### WHAT THIS TASK INVOLVES
What follows is a set of records; restate each one word for word and drop the pictures.

### GIVEN RECORDS
= = = =

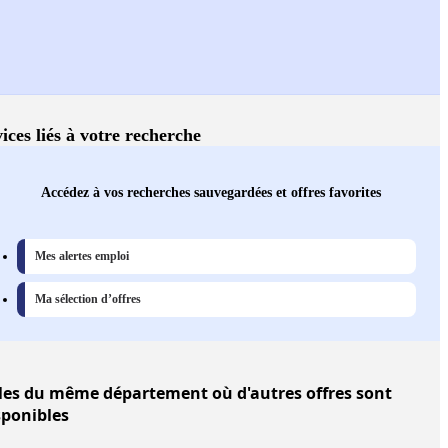
ices liés à votre recherche
Accédez à vos recherches sauvegardées et offres favorites
Mes alertes emploi
Ma sélection d’offres
les
du même département où d'autres offres sont
sponibles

= = = =

### ANSWER AREA
ices liés à votre recherche
Accédez à vos recherches sauvegardées et offres favorites
Mes alertes emploi
Ma sélection d’offres
les
du même département où d'autres offres sont
sponibles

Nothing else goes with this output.